Search code examples
pythontensorflowkerasmodeltokenize

texts_to_sequences return empty string after loading the tokenizer


I'm working on a project, I've trained and saved my model as well as tokenizer

tokenizer = Tokenizer()
tokenizer.fit_on_texts(corpus)

# save tokenizer
import pickle
# saving
with open('english_tokenizer_test.pickle', 'wb') as handle:
    pickle.dump(tokenizer, handle, protocol=pickle.HIGHEST_PROTOCOL)

total_words = len(tokenizer.word_index) +1
from keras.models import load_model

model2.save('model.h5')

and loading the model and the tokenizer

with open('../input/shyaridatasettesting/english_tokenizer_test.pickle', 'rb') as handle:
    tokenizer = pickle.load(handle)

tokenizer = Tokenizer()
max_sequence_len = 24
model = tf.keras.models.load_model('../input/model.h5')
print(model);

So when I'm doing tokenizer using loaded tokenizer it returns an empty string

token_list = tokenizer.texts_to_sequences(["this is something"])[0]

I want to use my model and tokenizer on my website but I'm getting an empty token_list whenever I pass text in into my tokenizer?

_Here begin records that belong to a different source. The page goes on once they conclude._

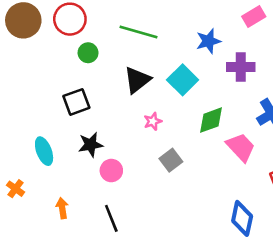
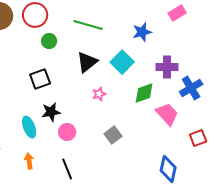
purple cross: (241, 67) -> (167, 67), moved
cyan ellipse: (44, 151) -> (29, 127), moved
gray square: (171, 160) -> (113, 135), moved

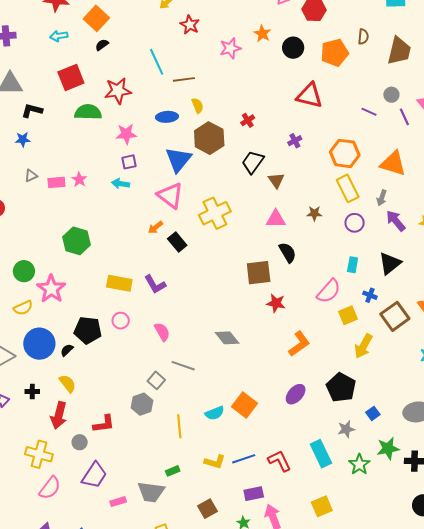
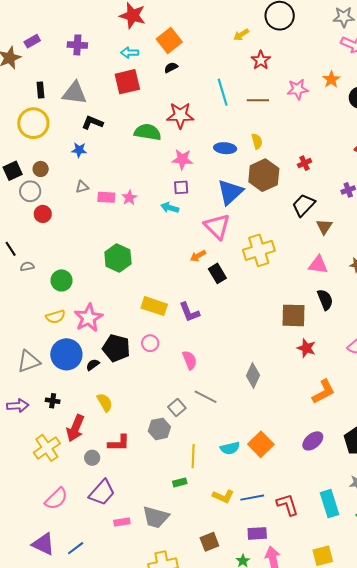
red square: (71, 77) -> (127, 82), moved
brown line: (184, 79) -> (258, 100), moved
pink star: (51, 289) -> (88, 318), moved
gray diamond: (227, 338) -> (253, 375), turned 55
yellow semicircle: (67, 383) -> (105, 402), moved
yellow cross: (39, 454) -> (47, 448), moved, turned 32
green rectangle: (173, 471) -> (180, 482), moved

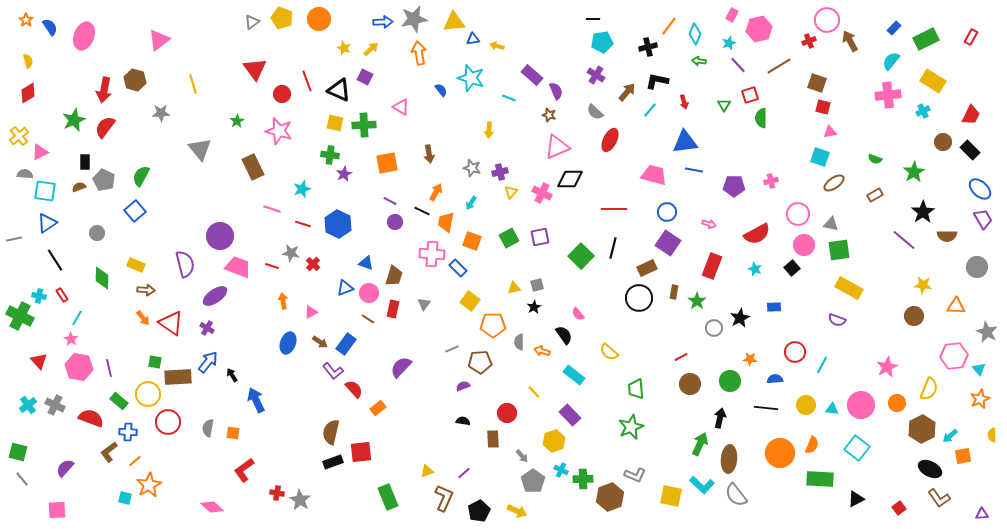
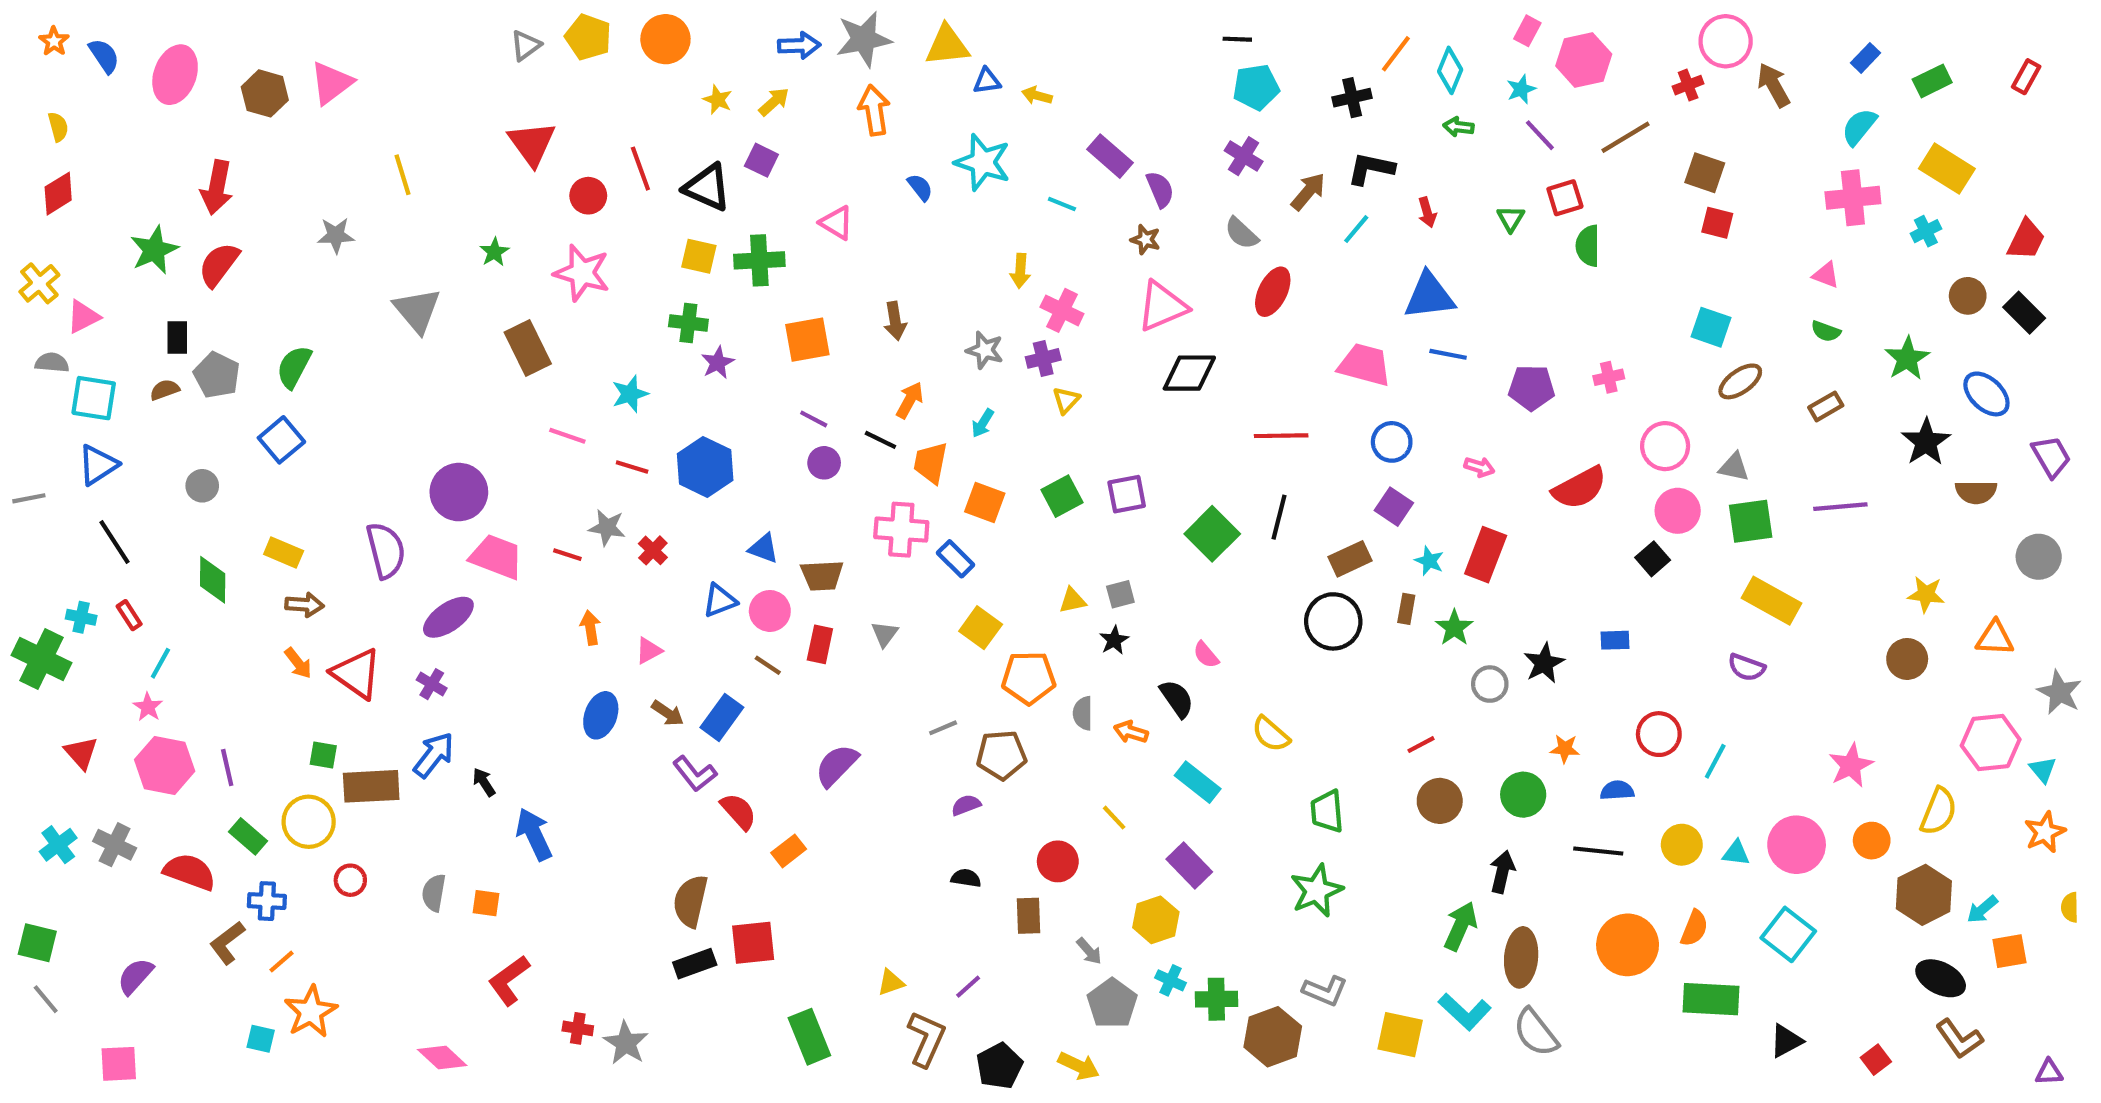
green rectangle: (926, 39) -> (1932, 81), size x0.7
brown hexagon: (135, 80) -> (265, 93), moved
pink triangle: (830, 132) -> (1826, 275), moved, turned 32
blue ellipse: (980, 189) -> (1986, 394), moved
pink cross: (542, 193) -> (1062, 310), moved
purple line: (904, 240) -> (1840, 507), moved, turned -45
purple square: (668, 243) -> (1394, 507), size x0.7
cyan star: (755, 269) -> (1429, 561), moved
brown trapezoid: (394, 276) -> (822, 575), turned 70
red circle: (168, 422) -> (350, 880), size x0.6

please help me if I'm doing something wrong.


Solution

  • The problem is you are creating a new Tokenizer with the same name after loading your original tokenizer and therefore it is overwritten. Here is a working example:

    import tensorflow as tf
    import pickle
    
    corpus = ['this is something', 'this is something more', 'this is nothing']
    tokenizer = tf.keras.preprocessing.text.Tokenizer()
    tokenizer.fit_on_texts(corpus)
    
    ### Save tokenizer
    with open('tokenizer.pickle', 'wb') as handle:
        pickle.dump(tokenizer, handle, protocol=pickle.HIGHEST_PROTOCOL)
        
    ### Load tokenizer
    with open('/content/tokenizer.pickle', 'rb') as handle:
        tokenizer = pickle.load(handle)
    token_list = tokenizer.texts_to_sequences(["this is something"])[0]
    print(token_list)
    
    [1, 2, 3]